The financial uncertainty amplified by Brexit has incentivized governments throughout Europe to seize further control over their banking systems. France and Spain have already criminalized cash transactions above a certain limit, but now the commission has unilaterally established new regulations that will affect the entire union. The fear of the individual having freedom to choose their own destiny and protect their wealth, has the odorous satanic elite angry and in foul mood.
The European Action Plan doesn’t mention a specific dollar amount for restrictions, but as expected, their cover story for the black op is to thwart money laundering and the financing of terrorism. Border checks between countries have already been bolstered to help implement these new standards on hard assets. Although these end goals are plausible, there are other clear motivations for governments to target paper money that aren’t as noble.
Negative interest rates and high inflation are a deadly combination that could further destabilize the already fragile union in the future. With less physical currency circulating, these trends ensure that the impact of any additional central bank policies will be maximized. As economic conditions deteriorate, the threat of citizens pulling cash out of their accounts and starting a bank run is eliminated in a cashless system. So long as the people’s wealth is under centralized control, funds can be shifted at will to conceal any underlying problems. But the longer this shell game is allowed to persist, the more painful it will be when reality overrides the manipulation.
Since former Chief Economist at the International Monetary Fund (IMF), Kenneth Rogoff, published a paper last year advocating for the U.S. $100 bill to be removed, governments around the world have pushed forward their agendas towards a cashless society, an agenda of outright fascist slavery. He wrote:
“There is little debate among law-enforcement agencies that paper currency, especially large notes such as the U.S. $100 bill, facilitates crime: racketeering, extortion, money laundering, drug and human trafficking, the corruption of public officials, not to mention terrorism. There are substitutes for cash—crypto currencies, uncut diamonds, gold coins, prepaid cards—but for many kinds of criminal transactions, cash is still king. It delivers absolute anonymity, portability, liquidity and near-universal acceptance.”
This announcement comes just months after the 500 euro note was discontinued, and it follows India’s lead in subverting the financial independence of their citizens. The incremental steps currently being taken may look trivial in isolation, but the ultimate end is to lay the foundation for an entire network for economic repression.
The German people have placed themselves in strong opposition to the action and previously pushed back hard against domestic legislation that would have limited cash. Nearly 80% of all transactions in Germany are made with paper currency, putting Europe’s economic engine in direct conflict with the vision coming out of Brussels.

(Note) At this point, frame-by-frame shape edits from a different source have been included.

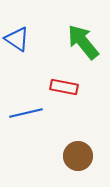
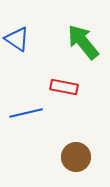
brown circle: moved 2 px left, 1 px down
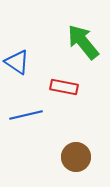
blue triangle: moved 23 px down
blue line: moved 2 px down
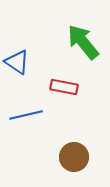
brown circle: moved 2 px left
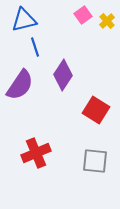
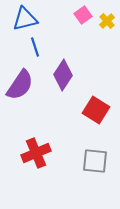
blue triangle: moved 1 px right, 1 px up
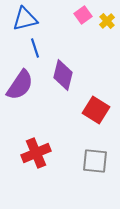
blue line: moved 1 px down
purple diamond: rotated 20 degrees counterclockwise
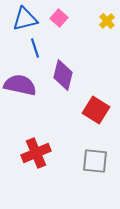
pink square: moved 24 px left, 3 px down; rotated 12 degrees counterclockwise
purple semicircle: rotated 112 degrees counterclockwise
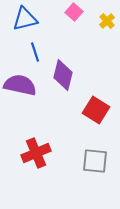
pink square: moved 15 px right, 6 px up
blue line: moved 4 px down
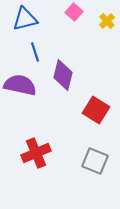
gray square: rotated 16 degrees clockwise
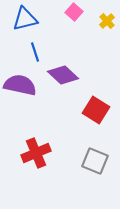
purple diamond: rotated 60 degrees counterclockwise
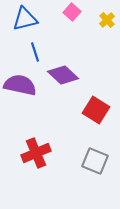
pink square: moved 2 px left
yellow cross: moved 1 px up
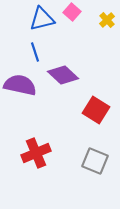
blue triangle: moved 17 px right
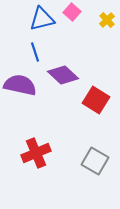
red square: moved 10 px up
gray square: rotated 8 degrees clockwise
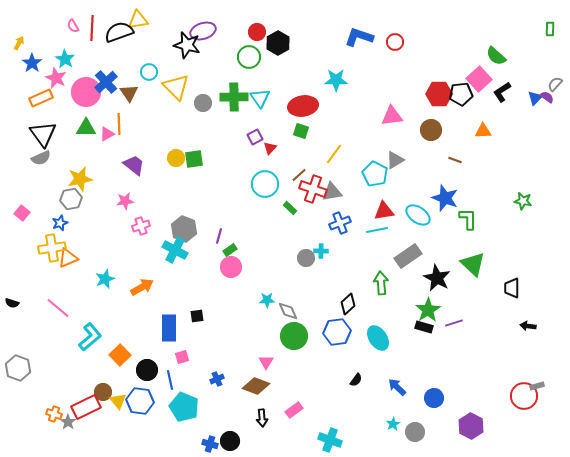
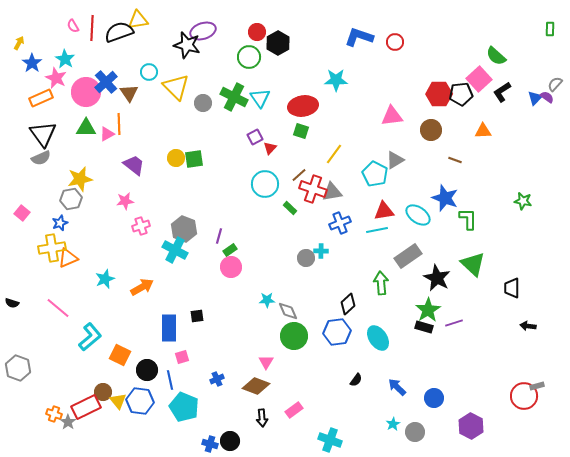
green cross at (234, 97): rotated 28 degrees clockwise
orange square at (120, 355): rotated 20 degrees counterclockwise
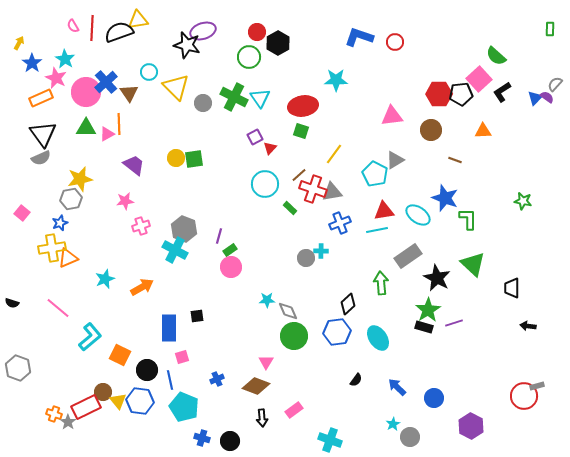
gray circle at (415, 432): moved 5 px left, 5 px down
blue cross at (210, 444): moved 8 px left, 6 px up
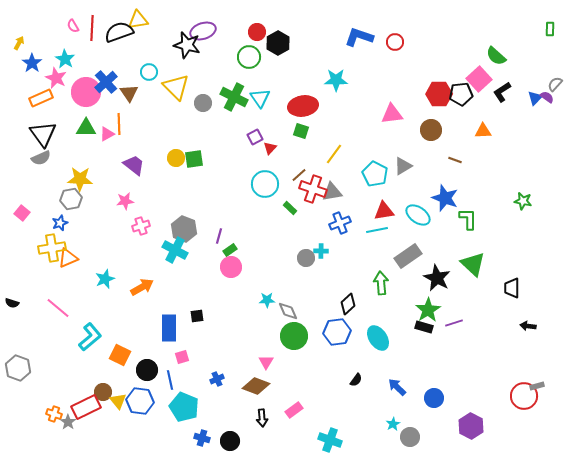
pink triangle at (392, 116): moved 2 px up
gray triangle at (395, 160): moved 8 px right, 6 px down
yellow star at (80, 179): rotated 15 degrees clockwise
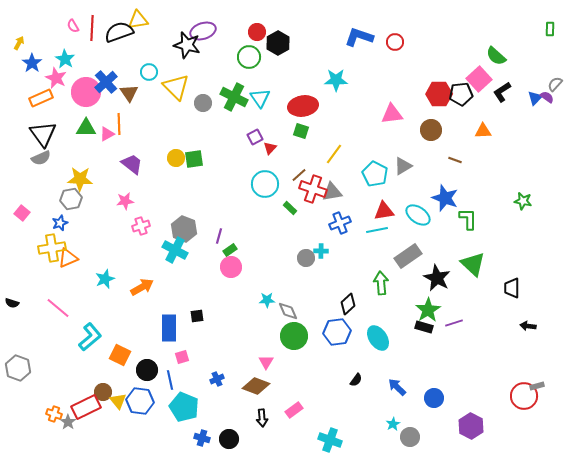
purple trapezoid at (134, 165): moved 2 px left, 1 px up
black circle at (230, 441): moved 1 px left, 2 px up
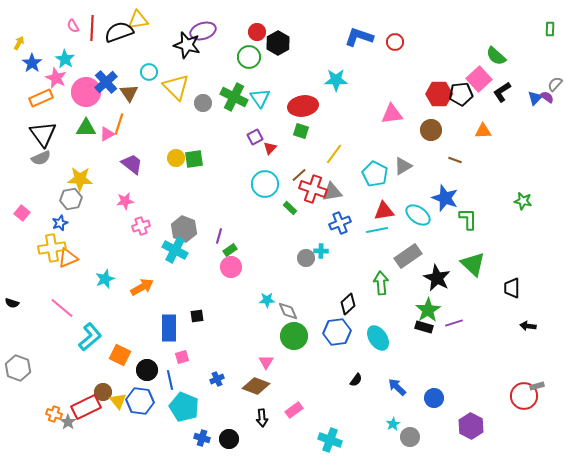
orange line at (119, 124): rotated 20 degrees clockwise
pink line at (58, 308): moved 4 px right
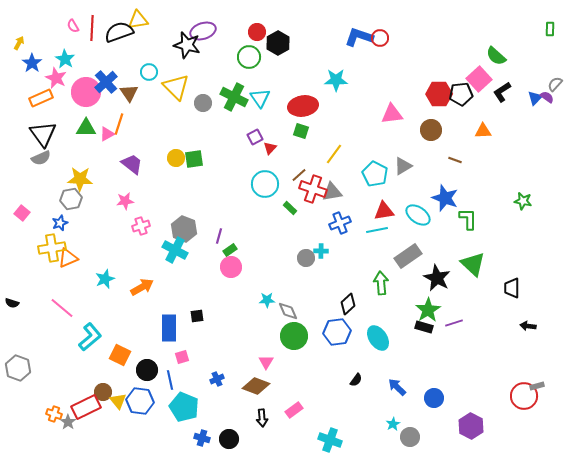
red circle at (395, 42): moved 15 px left, 4 px up
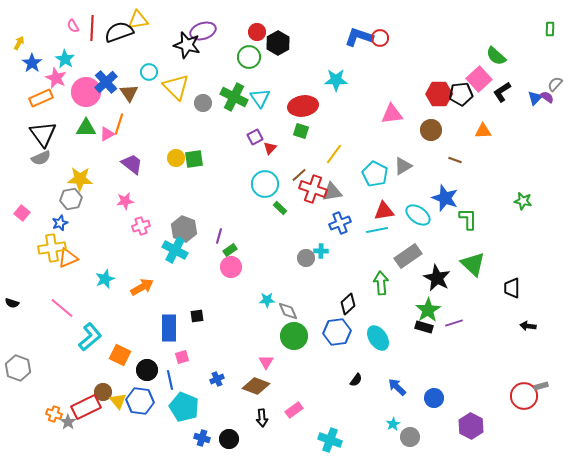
green rectangle at (290, 208): moved 10 px left
gray rectangle at (537, 386): moved 4 px right
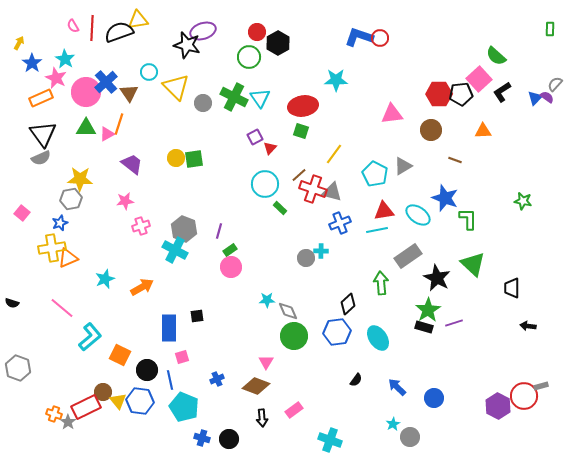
gray triangle at (332, 192): rotated 25 degrees clockwise
purple line at (219, 236): moved 5 px up
purple hexagon at (471, 426): moved 27 px right, 20 px up
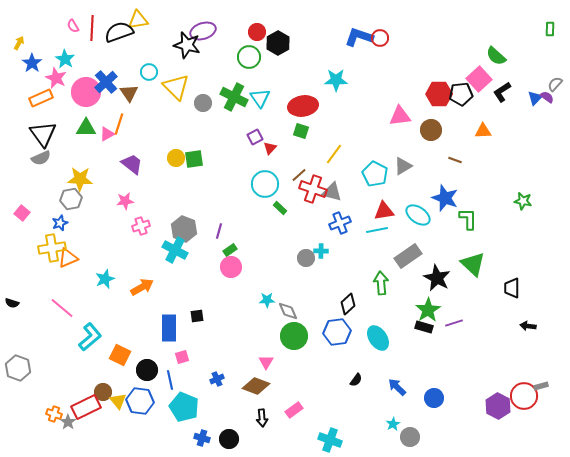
pink triangle at (392, 114): moved 8 px right, 2 px down
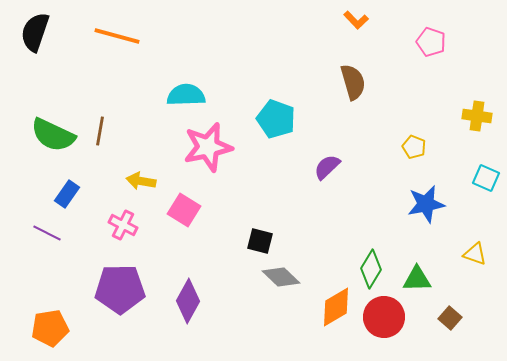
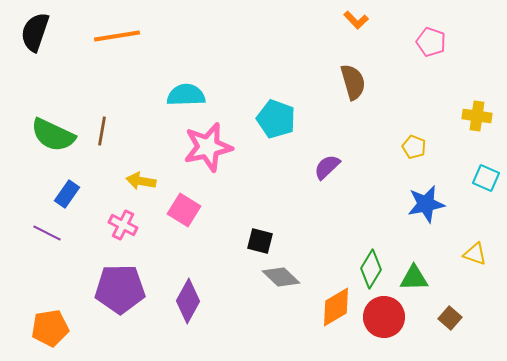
orange line: rotated 24 degrees counterclockwise
brown line: moved 2 px right
green triangle: moved 3 px left, 1 px up
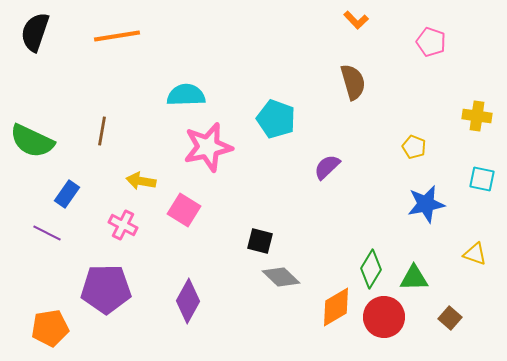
green semicircle: moved 21 px left, 6 px down
cyan square: moved 4 px left, 1 px down; rotated 12 degrees counterclockwise
purple pentagon: moved 14 px left
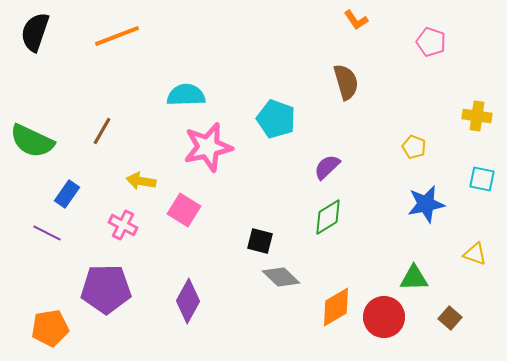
orange L-shape: rotated 10 degrees clockwise
orange line: rotated 12 degrees counterclockwise
brown semicircle: moved 7 px left
brown line: rotated 20 degrees clockwise
green diamond: moved 43 px left, 52 px up; rotated 27 degrees clockwise
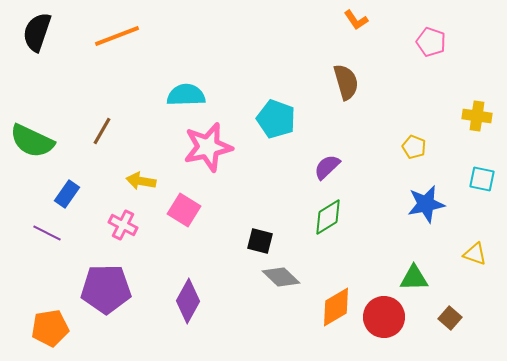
black semicircle: moved 2 px right
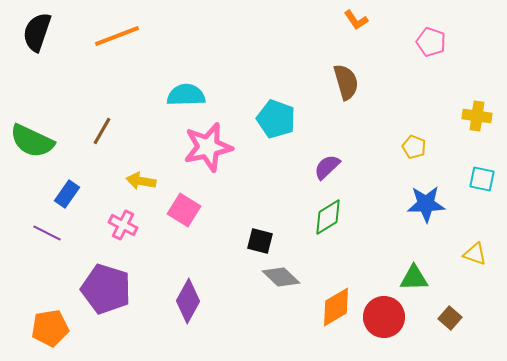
blue star: rotated 9 degrees clockwise
purple pentagon: rotated 18 degrees clockwise
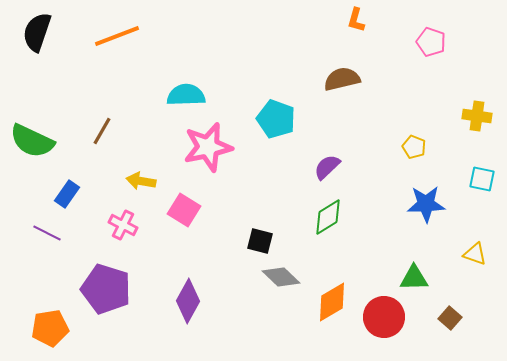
orange L-shape: rotated 50 degrees clockwise
brown semicircle: moved 4 px left, 3 px up; rotated 87 degrees counterclockwise
orange diamond: moved 4 px left, 5 px up
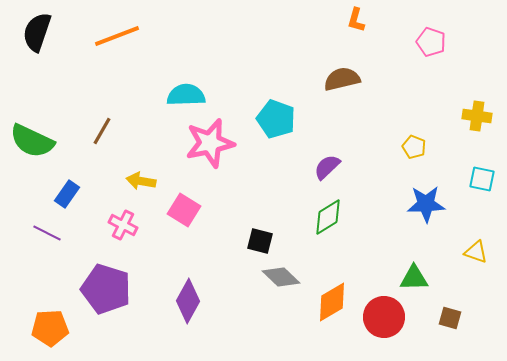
pink star: moved 2 px right, 4 px up
yellow triangle: moved 1 px right, 2 px up
brown square: rotated 25 degrees counterclockwise
orange pentagon: rotated 6 degrees clockwise
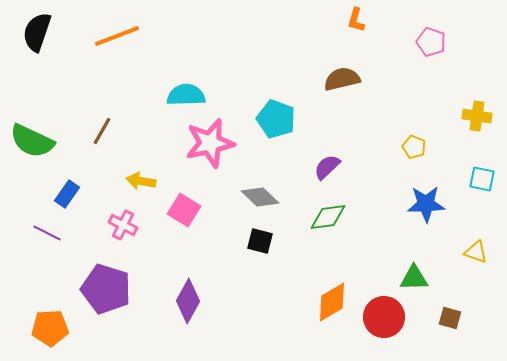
green diamond: rotated 24 degrees clockwise
gray diamond: moved 21 px left, 80 px up
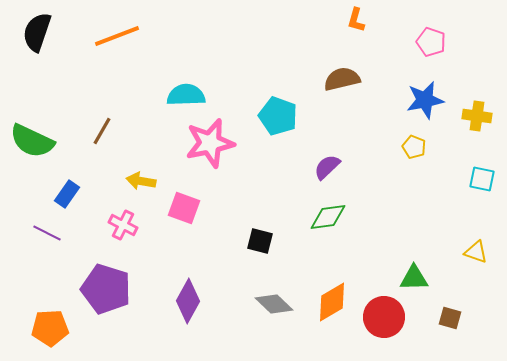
cyan pentagon: moved 2 px right, 3 px up
gray diamond: moved 14 px right, 107 px down
blue star: moved 1 px left, 104 px up; rotated 9 degrees counterclockwise
pink square: moved 2 px up; rotated 12 degrees counterclockwise
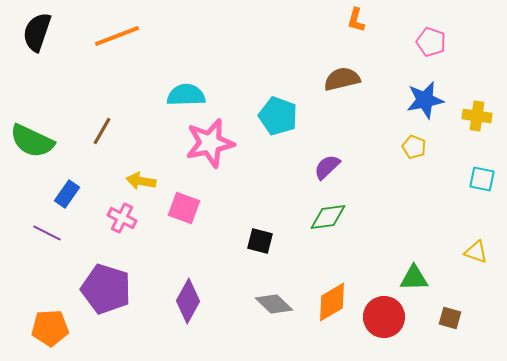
pink cross: moved 1 px left, 7 px up
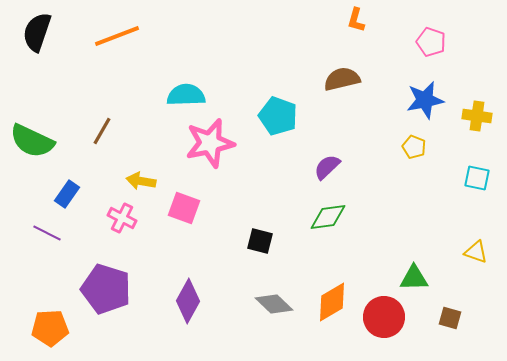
cyan square: moved 5 px left, 1 px up
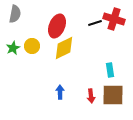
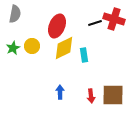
cyan rectangle: moved 26 px left, 15 px up
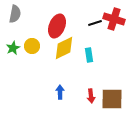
cyan rectangle: moved 5 px right
brown square: moved 1 px left, 4 px down
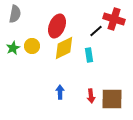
black line: moved 1 px right, 8 px down; rotated 24 degrees counterclockwise
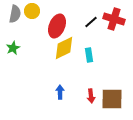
black line: moved 5 px left, 9 px up
yellow circle: moved 35 px up
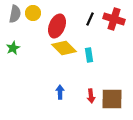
yellow circle: moved 1 px right, 2 px down
black line: moved 1 px left, 3 px up; rotated 24 degrees counterclockwise
yellow diamond: rotated 70 degrees clockwise
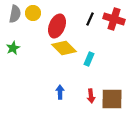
cyan rectangle: moved 4 px down; rotated 32 degrees clockwise
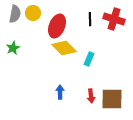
black line: rotated 24 degrees counterclockwise
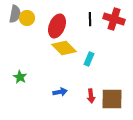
yellow circle: moved 6 px left, 5 px down
green star: moved 7 px right, 29 px down; rotated 16 degrees counterclockwise
blue arrow: rotated 80 degrees clockwise
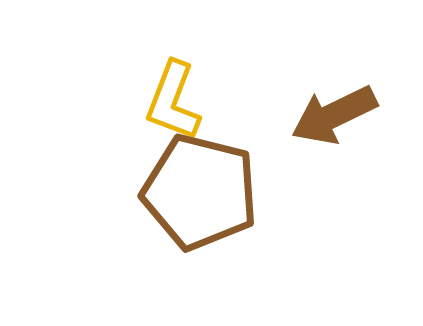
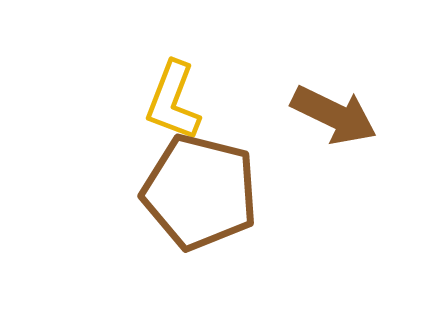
brown arrow: rotated 128 degrees counterclockwise
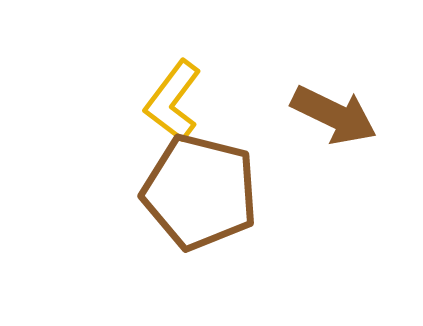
yellow L-shape: rotated 16 degrees clockwise
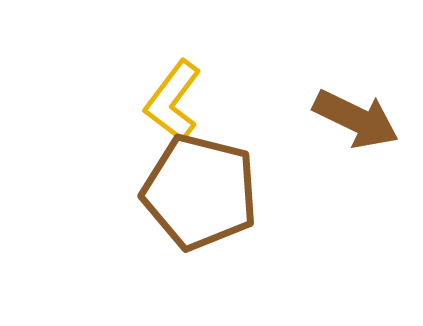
brown arrow: moved 22 px right, 4 px down
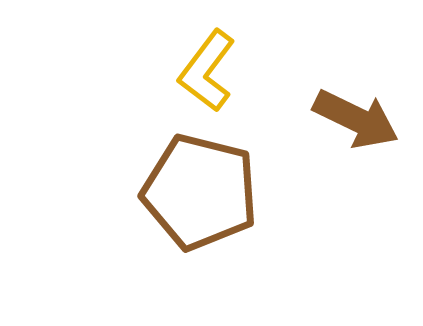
yellow L-shape: moved 34 px right, 30 px up
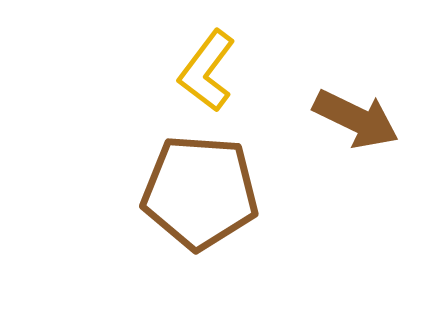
brown pentagon: rotated 10 degrees counterclockwise
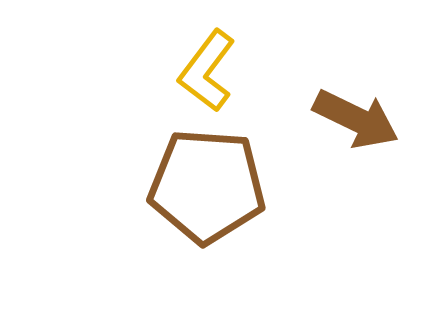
brown pentagon: moved 7 px right, 6 px up
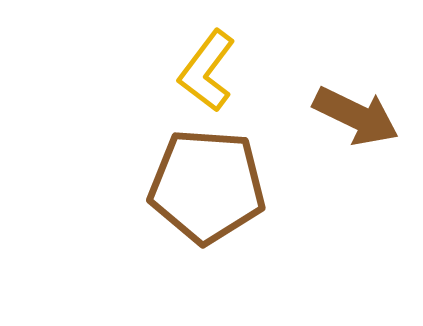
brown arrow: moved 3 px up
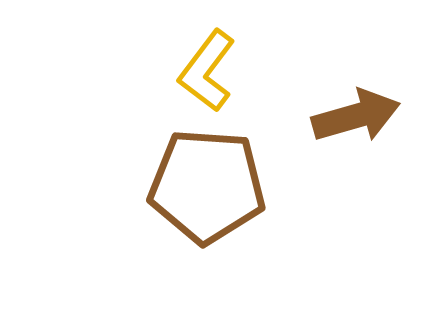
brown arrow: rotated 42 degrees counterclockwise
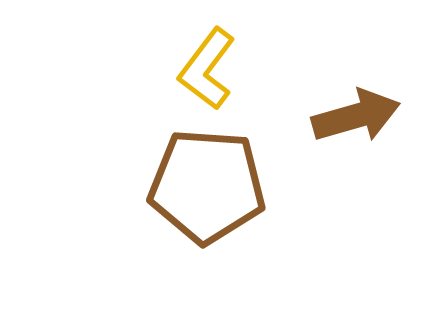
yellow L-shape: moved 2 px up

The spillover effect has affected new forms of investment, like Bitcoin, which witnessed an astronomical rise over the last months and has been brought back into the discussion as a viable alternative to fiat currencies. Of course, the E.U. Commission is also attempting to impose similar limitations on crypto-currencies to make sure no transactions fall outside of their domain. The ECB and BOJ are working towards a trojan horse blockchain network that will serve only to entrap those naive enough to trust it. In short, governments are revealing their use of bitcoin as a money trap to be sprung on investors, as history of that shows in the last few years of missing billions when servers go down for good.
Former Treasury Secretary Larry Summers wrote last year that the E.U. would likely be the trailblazer of the West towards this new digital model:
“But a moratorium on printing new high denomination notes would make the world a better place. In terms of unilateral steps, the most important actor by far is the European Union. The €500 is almost six times as valuable as the $100. Some actors in Europe, notably the European Commission, have shown sympathy for the idea and European Central Bank chief Mario Draghi has shown interest as well.”
Since the public’s attention has been drawn to emotional manipulations and political stunts, the threat the war on cash represents has gone unrecognized. This is easy to do, because they have been conditioned to focus on the trivial instead of the substantive. Instead of feeding energy into systems meant to divide and conquer, individuals must educate themselves to secure their own financial futures. By submitting to the hive mind and following the media down whichever rabbit hole they choose, the most important issues of today will go unnoticed. The value of advocating for decentralized and physical alternatives to the banking system may not be easily grasped by the activists of today, but few other things have the potential to erode freedom on such a massive scale.
Let’s face it. With ALL newspapers and media under satanic control of the covens, there few voices out there warning and sounding the alarm. Americans have proved themselves spineless wankers caring about causes that, are in fact, openly retarded, when the real menace to their lives is given free reign and NO OPPOSITION. The churches are silent too, long taken over by satanists, it pastors often more gay than any flaming queen from West Hollywood.